How to Fix a Leaky Shower Drain – Part 7

By |Last updated on |Bathroom, Shower|15 Comments

How to Fix a Leaky Shower Drain – install the new rubber gasket, strainer body and seal the drain to the shower pan with silicone caulk. This project is continued from How to Fix a Leaky Shower Drain – Part 6.

Leaky Shower Drain Repair

After disassembling the cleaning the shower drain, we inspected the drain body, strainer body and shower pan for cracks or broken parts. Finding no damaged parts we made a trip to Home Depot to buy a new drain because we needed a new black rubber gasket; you have to buy the whole drain just to get the gasket.

Here’s the shower drain cleaned and ready for reassembly:

Leaking Shower Drain Repair: Cleaned and Polished Shower Drain

Leaking Shower Drain Repair: Cleaned and Polished Shower Drain

Cause of Shower Drain Leak

Notice the fiberglass shower pan is approximately 3/8ths inch thick at the drain hole as indicated by the red arrows in the above photo.

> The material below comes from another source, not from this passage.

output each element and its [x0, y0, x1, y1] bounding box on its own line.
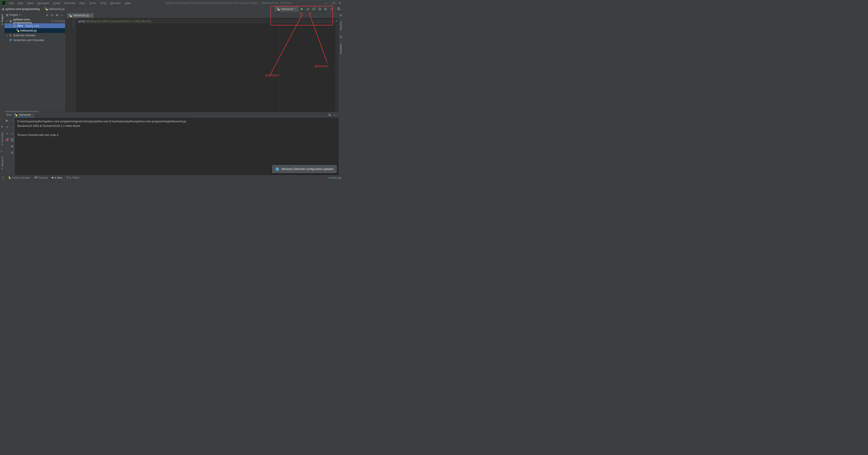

By comparison, my shower pan is about 1 inch thick at the throat. This is very significant because plumber’s putty is much more likely to squeeze out around the black rubber gasket on this homeowner’s thinner shower pan whereas on my much thicker shower pan, the plumber’s putty simply fills the void within the threads of the strainer- and drain body before it reaches the rubber gasket.

The homeowner confirmed the shower drain was originally installed by the home builder with plumber’s putty when it first started leaking. The leak was caused by aging and brittle plumbers that lost its “grip” over time (10 or 11 years) as the shower pan flexed from a person’s weight. This allowed the strainer body work ever so slightly loose, relieving compression on the black rubber gasket and thus began the water leak.

When the homeowner attempted to repair the shower drain, he used an excess of plumber’s putty which squeezed out around the rubber gasket, interfering with it’s function and pushed the gasket off center. The other problem with plumber’s putty is it continues to squeeze out over time because it’s packed against the rubber gasket, relieving the pressure on the gasket and the shower drain leaked.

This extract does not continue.